• PROBLEM REQUIREMENTS:
Report, from the records below, every line where the word "sich" appears.

Saved entries:
══════════════════════════════

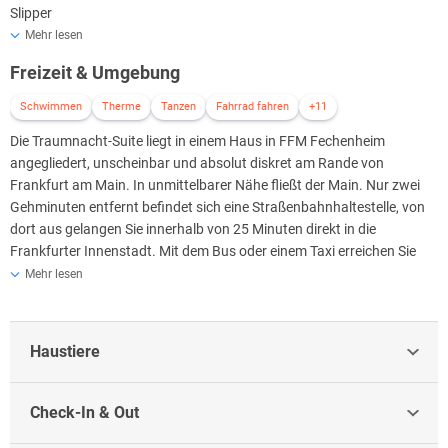
Slipper
Beauty Cases Markenprodukte (Duschgel, Bodylotion, Shampoo,
Mehr lesen
Haargel, Zahnbürste, Zahnpasta, Seife, Kamm, Schuhpolierer,
Freizeit & Umgebung
Rasierer, Rasiergel, Duschhaube, Wattestäbchen und Pads, Kondom,
Gleitgel, Ob-Tampon, Desinfektionstuch, Whirlpool Badezusatz,
Schwimmen
Therme
Tanzen
Fahrrad fahren
+11
teilw.optional)
Die Traumnacht-Suite liegt in einem Haus in FFM Fechenheim
Fön
angegliedert, unscheinbar und absolut diskret am Rande von
Regenschirm
Frankfurt am Main. In unmittelbarer Nähe fließt der Main. Nur zwei
Außenbereich
Gehminuten entfernt befindet sich eine Straßenbahnhaltestelle, von
8eck-Wasserbett
dort aus gelangen Sie innerhalb von 25 Minuten direkt in die
Erotisch ausgestattetes Liebeszimmer
Frankfurter Innenstadt. Mit dem Bus oder einem Taxi erreichen Sie
Liebesschaukel
ebenfalls mühelos die Sehenswürdigkeiten und Restaurants der
Mehr lesen
Spezialequipment
Stadt. Die Bus- und Bahnanschlüsse an die Anlage sind
Liebes-Schaukelbrett
hervorragend. Die Stationen sind gut beschildert und leicht zu finden,
Stimmungstoys
Sie werden sich mühelos zurechtfinden können. Die Suite ist keinem
Spiegelzimmer/ Ruheraum
Haustiere
Hotelbetrieb angeschlossen. Sie nutzen das Appartement, welches
Riesen Liegekissen (Spielwiese)
über einen eigenen Eingang verfügt und sich in einem Haus mit
2D/3D HD-Camcorder (drehen Sie Ihren eigenen Film)*
mehreren Pateien befindet, alleine mit dem Partner in trauter
DVD-Rohlinge*
Check-In & Out
Zweisamkeit. Es werden keine erotischen Dienstleistungen angeboten
Extra große Kinoleinwände *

══════════════════════════════

• YOUR RESPONSE:
Gehminuten entfernt befindet sich eine Straßenbahnhaltestelle, von
Sie werden sich mühelos zurechtfinden können. Die Suite ist keinem
über einen eigenen Eingang verfügt und sich in einem Haus mit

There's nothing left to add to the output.